# 3 phase ac motor?



## major (Apr 4, 2008)

howry said:


> hey alll!!!!
> more and more i get in depth with all the electrical motors, and conversions of bikes and cars. i found that "lightning" an electric motorcycle, uses a "3 phase AC liquid cooled 104kw 12,000 rpm motor" that was apperantly been ripped off of a ev-1 gm first electric car! which got alot of power and long range apperantly....any thought about that? would ya guys know where i can find one similar?
> thanks ahead... and here is a link to the bike..lightningmotorcycle


Hi how,

If you look over the 2 or 3 most recent pages of this Electric Bikes forum you will see 6 or 7 threads which I started concerning the Lightning MC. Also, you might enjoy the November issue of Motorcyclist Magazine which has a 2 page article on the Lightning as well as reviews on other Ebikes.

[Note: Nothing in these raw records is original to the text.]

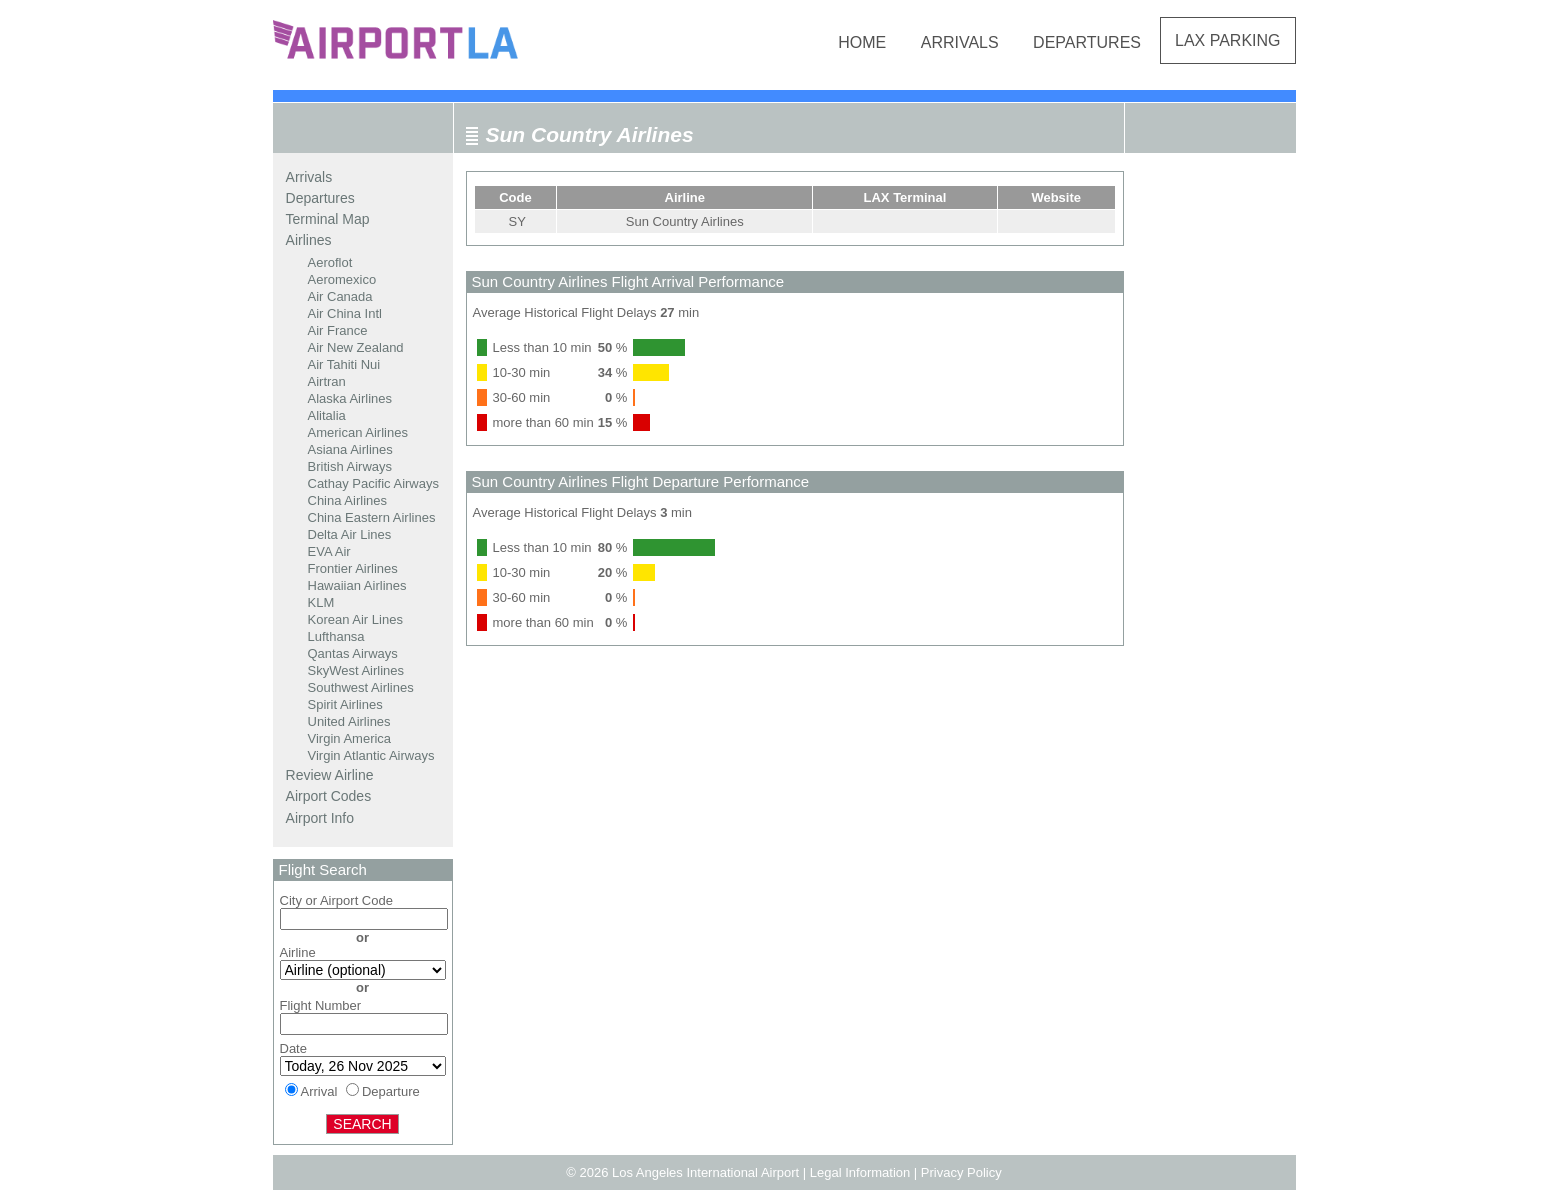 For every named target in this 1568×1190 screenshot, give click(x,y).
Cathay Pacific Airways (374, 483)
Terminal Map (328, 219)
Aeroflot (330, 262)
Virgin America (350, 738)
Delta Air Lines (350, 534)
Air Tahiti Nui (344, 364)
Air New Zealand (356, 347)
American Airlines (358, 432)
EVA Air (329, 551)
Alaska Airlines (350, 398)
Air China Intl (345, 313)
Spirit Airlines (345, 704)
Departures (1087, 42)
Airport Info (320, 818)
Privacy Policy (961, 1172)
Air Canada (340, 296)
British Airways (350, 466)
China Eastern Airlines (372, 517)
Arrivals (960, 42)
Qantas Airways (353, 653)
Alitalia (327, 415)
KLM (321, 602)
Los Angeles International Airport (705, 1172)
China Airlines (348, 500)
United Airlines (349, 721)
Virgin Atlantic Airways (371, 755)
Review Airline (330, 775)
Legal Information (860, 1172)
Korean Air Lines (355, 619)
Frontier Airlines (353, 568)
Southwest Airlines (361, 687)
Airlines (309, 240)
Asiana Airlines (350, 449)
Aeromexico (342, 279)
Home (862, 42)
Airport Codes (329, 796)
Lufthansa (336, 636)
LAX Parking (1228, 40)
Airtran (327, 381)
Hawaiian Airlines (357, 585)
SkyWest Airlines (356, 670)
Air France (338, 330)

On the cover is MotoCzysz. And that is a nice bike, just a little slower than the Lightning . If you find the MotoCzysz web site, you can find where he will sell you a motor and controller package. As far as obtaining the motor which the Lightning uses, you may be able to come across a GM S10EV factory truck on auction or parts thereof in a junkyard somewhere. That would be the only way of which I am aware to get an EV1 motor, and where the Lightning motor was obtained, not by "ripping it off an EV1" 

Regards,

major


----------



## howry (Dec 24, 2009)

oh kewl. im going to check this thing out...well i said ripped off, cuz they did took the motor of the ev 1. didnt they? thats what one of their website told. maybe im wrong abit. but thanks alot for the info! going to check!


----------



## frodus (Apr 12, 2008)

they = Major, Richard Hatfield, and the rest of the Lightning team. i.e. Major is part of Lighning Motorcycles.


----------